Una Iglesia abierta a “todos, todos, todos”: el legado del papa Francisco, a un año de su fallecimiento
Así lo destaca un informe publicado este martes por la agencia EFE, en el que colaboradores cercanos y periodistas vaticanos reflexionan sobre el pontificado del primer papa jesuita y latinoamericano.
El padre Antonio Spadaro, uno de los colaboradores más cercanos de Bergoglio y exdirector de la revista La Civiltà Cattolica, afirma que Francisco “no dejó un sistema de normas ni un marco institucional, sino una tensión espiritual que sigue presente en el gobierno eclesial”.
“Para la Iglesia, el legado decisivo de Francisco es una nueva —o mejor dicho, una redescubierta— forma de concebirse a sí misma”, explica Spadaro, actualmente subsecretario del Dicasterio para la Cultura y la Educación.
La Iglesia como “hospital de campaña”
Spadaro recuerda la imagen que usó Francisco desde el inicio: la Iglesia como un hospital de campaña, donde no se trata de “medir el colesterol de los heridos, sino de salvar vidas”.
“Francisco afirmó que la Iglesia debía ser un hospital de campaña y que no era momento de medir el colesterol de los heridos, sino de salvar vidas. Contenía un diagnóstico dramático de nuestro tiempo que ha demostrado ser acertado”, señala.
Según el jesuita, una de las enseñanzas que más ha calado es la misericordia, que se ha convertido en el eje central de la acción pastoral. Prueba de ello es que el papa León XIV ha continuado iniciativas como los ambulatorios en la Plaza de San Pedro, comidas con los más necesitados y la atención a los migrantes, con visitas a Canarias y Lampedusa.

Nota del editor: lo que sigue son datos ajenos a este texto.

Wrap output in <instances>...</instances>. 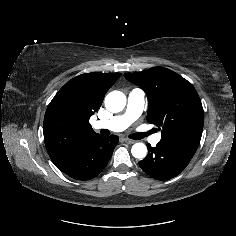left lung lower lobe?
<instances>
[{"instance_id":"obj_1","label":"left lung lower lobe","mask_w":236,"mask_h":236,"mask_svg":"<svg viewBox=\"0 0 236 236\" xmlns=\"http://www.w3.org/2000/svg\"><path fill=\"white\" fill-rule=\"evenodd\" d=\"M198 145L196 141H160L155 148L148 144V155L139 165L154 179H171L186 168Z\"/></svg>"}]
</instances>
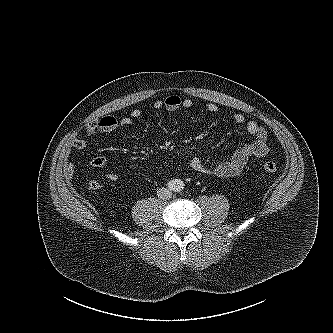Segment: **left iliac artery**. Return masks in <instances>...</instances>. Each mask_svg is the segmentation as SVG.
Here are the masks:
<instances>
[{"instance_id": "1", "label": "left iliac artery", "mask_w": 333, "mask_h": 333, "mask_svg": "<svg viewBox=\"0 0 333 333\" xmlns=\"http://www.w3.org/2000/svg\"><path fill=\"white\" fill-rule=\"evenodd\" d=\"M182 186H183L182 182L179 181L178 186H177V190H181Z\"/></svg>"}]
</instances>
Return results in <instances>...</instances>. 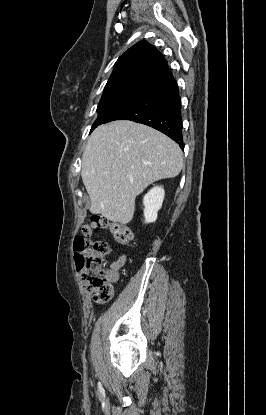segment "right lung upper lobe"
<instances>
[{
  "mask_svg": "<svg viewBox=\"0 0 266 415\" xmlns=\"http://www.w3.org/2000/svg\"><path fill=\"white\" fill-rule=\"evenodd\" d=\"M172 80L163 55L153 45L141 41L116 61L103 93L117 90L150 93Z\"/></svg>",
  "mask_w": 266,
  "mask_h": 415,
  "instance_id": "obj_1",
  "label": "right lung upper lobe"
}]
</instances>
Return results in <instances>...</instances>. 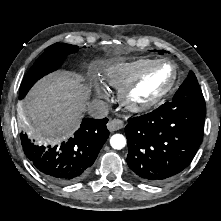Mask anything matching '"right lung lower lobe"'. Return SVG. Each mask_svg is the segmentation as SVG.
Wrapping results in <instances>:
<instances>
[{
  "label": "right lung lower lobe",
  "instance_id": "1",
  "mask_svg": "<svg viewBox=\"0 0 221 221\" xmlns=\"http://www.w3.org/2000/svg\"><path fill=\"white\" fill-rule=\"evenodd\" d=\"M107 122V118H84L73 138L58 145H39L21 133L23 151L34 168L49 180L59 184L76 182L89 173L109 137Z\"/></svg>",
  "mask_w": 221,
  "mask_h": 221
}]
</instances>
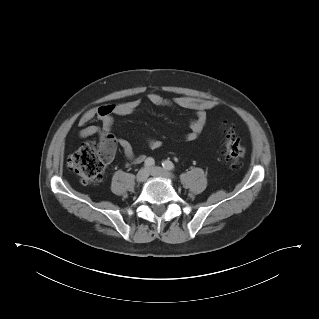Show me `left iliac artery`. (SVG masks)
I'll list each match as a JSON object with an SVG mask.
<instances>
[{"instance_id": "44dca946", "label": "left iliac artery", "mask_w": 319, "mask_h": 319, "mask_svg": "<svg viewBox=\"0 0 319 319\" xmlns=\"http://www.w3.org/2000/svg\"><path fill=\"white\" fill-rule=\"evenodd\" d=\"M162 166L166 170H174V168H175L174 164L169 160L163 161Z\"/></svg>"}]
</instances>
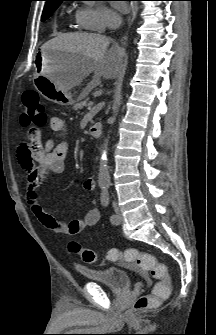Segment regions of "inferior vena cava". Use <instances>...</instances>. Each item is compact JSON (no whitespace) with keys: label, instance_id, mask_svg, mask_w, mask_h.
Instances as JSON below:
<instances>
[{"label":"inferior vena cava","instance_id":"obj_1","mask_svg":"<svg viewBox=\"0 0 216 335\" xmlns=\"http://www.w3.org/2000/svg\"><path fill=\"white\" fill-rule=\"evenodd\" d=\"M121 22L122 21L120 17H115L110 24V28L113 30L119 28V26L121 25Z\"/></svg>","mask_w":216,"mask_h":335}]
</instances>
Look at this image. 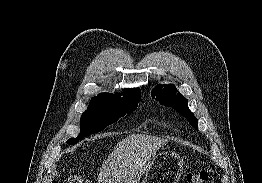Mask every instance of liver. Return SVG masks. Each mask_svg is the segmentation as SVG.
I'll return each instance as SVG.
<instances>
[{
  "instance_id": "6515ba94",
  "label": "liver",
  "mask_w": 262,
  "mask_h": 183,
  "mask_svg": "<svg viewBox=\"0 0 262 183\" xmlns=\"http://www.w3.org/2000/svg\"><path fill=\"white\" fill-rule=\"evenodd\" d=\"M167 142L151 135H129L119 142L103 163L99 183H137L157 150Z\"/></svg>"
}]
</instances>
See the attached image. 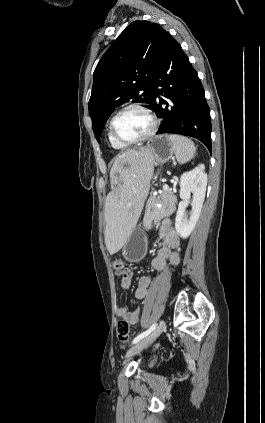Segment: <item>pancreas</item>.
Returning <instances> with one entry per match:
<instances>
[{
  "label": "pancreas",
  "instance_id": "pancreas-1",
  "mask_svg": "<svg viewBox=\"0 0 265 423\" xmlns=\"http://www.w3.org/2000/svg\"><path fill=\"white\" fill-rule=\"evenodd\" d=\"M176 202V196L170 189L163 190L158 196H151L146 204L143 218L144 227L150 228L160 222L162 218L172 215L176 209Z\"/></svg>",
  "mask_w": 265,
  "mask_h": 423
}]
</instances>
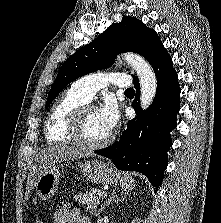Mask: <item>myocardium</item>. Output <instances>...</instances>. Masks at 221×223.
Segmentation results:
<instances>
[{
    "instance_id": "obj_1",
    "label": "myocardium",
    "mask_w": 221,
    "mask_h": 223,
    "mask_svg": "<svg viewBox=\"0 0 221 223\" xmlns=\"http://www.w3.org/2000/svg\"><path fill=\"white\" fill-rule=\"evenodd\" d=\"M90 110H95V107L89 104H83L77 107L70 115L66 131L71 140L79 147L87 150H96L108 146L113 140V135L110 134L99 142L92 143L84 140L82 135L83 121L86 113Z\"/></svg>"
}]
</instances>
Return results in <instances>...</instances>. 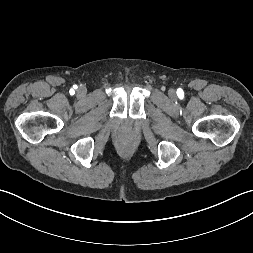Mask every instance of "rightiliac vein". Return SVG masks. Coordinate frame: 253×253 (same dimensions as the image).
Returning <instances> with one entry per match:
<instances>
[{"instance_id":"right-iliac-vein-1","label":"right iliac vein","mask_w":253,"mask_h":253,"mask_svg":"<svg viewBox=\"0 0 253 253\" xmlns=\"http://www.w3.org/2000/svg\"><path fill=\"white\" fill-rule=\"evenodd\" d=\"M77 93H78L79 96H84L86 94V89L84 87H80L77 90Z\"/></svg>"}]
</instances>
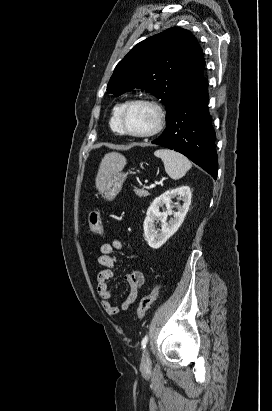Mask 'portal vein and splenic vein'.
Returning a JSON list of instances; mask_svg holds the SVG:
<instances>
[{
	"label": "portal vein and splenic vein",
	"mask_w": 272,
	"mask_h": 411,
	"mask_svg": "<svg viewBox=\"0 0 272 411\" xmlns=\"http://www.w3.org/2000/svg\"><path fill=\"white\" fill-rule=\"evenodd\" d=\"M157 184H159V183L156 182V183H154V184H151V185L149 186V188L152 189V188H154Z\"/></svg>",
	"instance_id": "obj_1"
}]
</instances>
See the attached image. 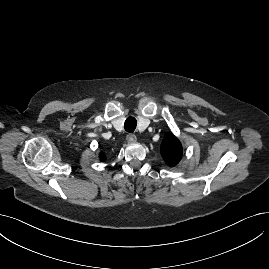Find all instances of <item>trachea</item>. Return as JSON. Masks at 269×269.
I'll return each mask as SVG.
<instances>
[{"label":"trachea","instance_id":"3493384b","mask_svg":"<svg viewBox=\"0 0 269 269\" xmlns=\"http://www.w3.org/2000/svg\"><path fill=\"white\" fill-rule=\"evenodd\" d=\"M136 126H137V120L134 117H128L125 120L124 129L127 132L132 133L135 130Z\"/></svg>","mask_w":269,"mask_h":269}]
</instances>
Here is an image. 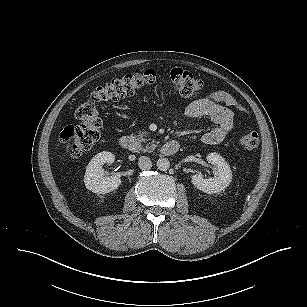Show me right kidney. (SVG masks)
Here are the masks:
<instances>
[{
	"label": "right kidney",
	"instance_id": "obj_1",
	"mask_svg": "<svg viewBox=\"0 0 307 307\" xmlns=\"http://www.w3.org/2000/svg\"><path fill=\"white\" fill-rule=\"evenodd\" d=\"M115 155L108 151H103L95 155L86 167L84 183L88 190L97 194H106L116 190L121 179L117 176H104L102 166L105 163H113Z\"/></svg>",
	"mask_w": 307,
	"mask_h": 307
}]
</instances>
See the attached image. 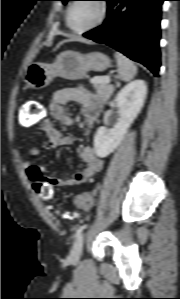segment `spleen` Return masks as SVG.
<instances>
[{"instance_id": "1", "label": "spleen", "mask_w": 180, "mask_h": 299, "mask_svg": "<svg viewBox=\"0 0 180 299\" xmlns=\"http://www.w3.org/2000/svg\"><path fill=\"white\" fill-rule=\"evenodd\" d=\"M115 58L118 66V77L125 82L131 81L137 73V67L123 54L116 52Z\"/></svg>"}]
</instances>
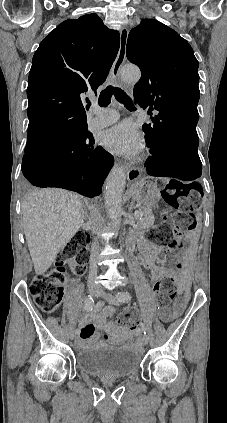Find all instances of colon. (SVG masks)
Wrapping results in <instances>:
<instances>
[{"mask_svg":"<svg viewBox=\"0 0 227 423\" xmlns=\"http://www.w3.org/2000/svg\"><path fill=\"white\" fill-rule=\"evenodd\" d=\"M166 203L174 208V213L164 218V221L148 232L149 238L157 245L170 251H178L185 246V240L180 236L184 230L195 228L194 211L200 205L201 191L197 183L181 184L168 182L161 188ZM89 235L77 232L64 246L58 255L54 266L47 272L36 276L29 291L36 305L45 313L54 312L63 299L64 287L67 282L66 265L70 264L76 274H82L88 259L87 246ZM158 307L166 309L177 294L176 283L172 277H164L154 285ZM120 328L133 330L137 325L134 310H126L117 320Z\"/></svg>","mask_w":227,"mask_h":423,"instance_id":"colon-1","label":"colon"}]
</instances>
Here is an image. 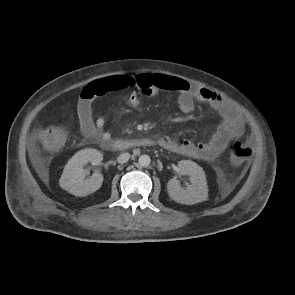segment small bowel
<instances>
[{
	"label": "small bowel",
	"instance_id": "obj_1",
	"mask_svg": "<svg viewBox=\"0 0 295 295\" xmlns=\"http://www.w3.org/2000/svg\"><path fill=\"white\" fill-rule=\"evenodd\" d=\"M117 90H129V104L136 109L147 97L161 91H171L178 96V105L184 113H190L196 102H203L214 109L222 118L220 125L205 141H176L170 136L159 139L164 149L204 161H212L226 148L228 142L244 133V121L239 111L216 92L191 85L189 82L165 74L114 75L96 79L81 91L77 114L81 134L100 142L109 141L111 133L105 129V118L93 119L92 103L95 98Z\"/></svg>",
	"mask_w": 295,
	"mask_h": 295
}]
</instances>
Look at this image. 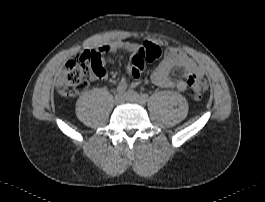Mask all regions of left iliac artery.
<instances>
[{
    "label": "left iliac artery",
    "mask_w": 265,
    "mask_h": 202,
    "mask_svg": "<svg viewBox=\"0 0 265 202\" xmlns=\"http://www.w3.org/2000/svg\"><path fill=\"white\" fill-rule=\"evenodd\" d=\"M141 99L144 101V102H146L147 100H148V98H149V96H148V94H141Z\"/></svg>",
    "instance_id": "obj_1"
}]
</instances>
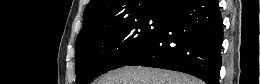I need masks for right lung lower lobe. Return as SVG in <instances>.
Here are the masks:
<instances>
[{"label":"right lung lower lobe","mask_w":260,"mask_h":84,"mask_svg":"<svg viewBox=\"0 0 260 84\" xmlns=\"http://www.w3.org/2000/svg\"><path fill=\"white\" fill-rule=\"evenodd\" d=\"M223 21L217 0H188L167 14L151 45L127 65L156 67L219 84Z\"/></svg>","instance_id":"98d812e1"}]
</instances>
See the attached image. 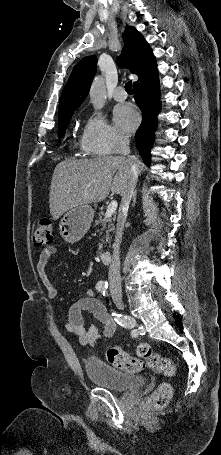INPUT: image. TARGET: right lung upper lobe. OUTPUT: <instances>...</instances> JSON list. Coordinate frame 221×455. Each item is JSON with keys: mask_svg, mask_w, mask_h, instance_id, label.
Listing matches in <instances>:
<instances>
[{"mask_svg": "<svg viewBox=\"0 0 221 455\" xmlns=\"http://www.w3.org/2000/svg\"><path fill=\"white\" fill-rule=\"evenodd\" d=\"M124 48L117 58L120 67L128 68L138 77L155 59L149 44L133 26H128L123 34ZM96 56H87L74 67L59 101L58 113L75 111L88 95L96 73ZM135 83V82H134Z\"/></svg>", "mask_w": 221, "mask_h": 455, "instance_id": "right-lung-upper-lobe-1", "label": "right lung upper lobe"}]
</instances>
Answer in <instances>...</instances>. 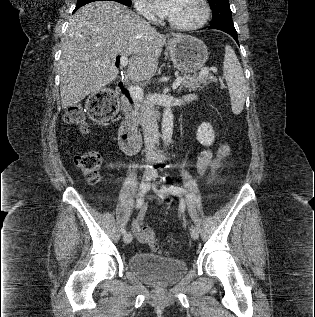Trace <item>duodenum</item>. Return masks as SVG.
Instances as JSON below:
<instances>
[{
  "instance_id": "1",
  "label": "duodenum",
  "mask_w": 315,
  "mask_h": 317,
  "mask_svg": "<svg viewBox=\"0 0 315 317\" xmlns=\"http://www.w3.org/2000/svg\"><path fill=\"white\" fill-rule=\"evenodd\" d=\"M122 105L130 110L134 109V100L125 85L117 80ZM119 146L126 154H135L141 147V137L135 127L129 123L123 124L119 129Z\"/></svg>"
}]
</instances>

Sinodalidad y discernimiento
Otro gran aporte, según Spadaro, es la sinodalidad: no como un procedimiento burocrático, sino como una forma de vivir la comunidad, escuchando antes de imponer, valorando la pluralidad.
“La sinodalidad es el método que Francisco ha ofrecido para transformar esta posible fragmentación en riqueza: mesas donde las personas se reúnen, escuchan antes de reaccionar”, explica.
Además, destaca el discernimiento espiritual como brújula para navegar la complejidad, en lugar de buscar respuestas prefabricadas o rigidez ideológica.
“Nos ha hecho dar un salto de fe”
El periodista vaticano Salvatore Cernuzio, autor de un retrato íntimo de Bergoglio, subraya el cambio de lenguaje impulsado por Francisco: “Cuando hablamos de defender la vida, también nos referimos a la vida de los migrantes, los ancianos, las personas que sufren. Eso es lo que nos ha hecho dar un salto de fe”.
Cernuzio recuerda especialmente el mensaje a los jóvenes en Lisboa: “Todos, todos, todos…”, que resume la visión de una Iglesia con las puertas abiertas, donde nadie se sienta excluido.
“Una iglesia con las puertas abiertas. Todos nos sentimos dentro de la iglesia, acompañados, encaminados por un sendero, que ahora vemos que también sigue el papa León XIV”, concluye.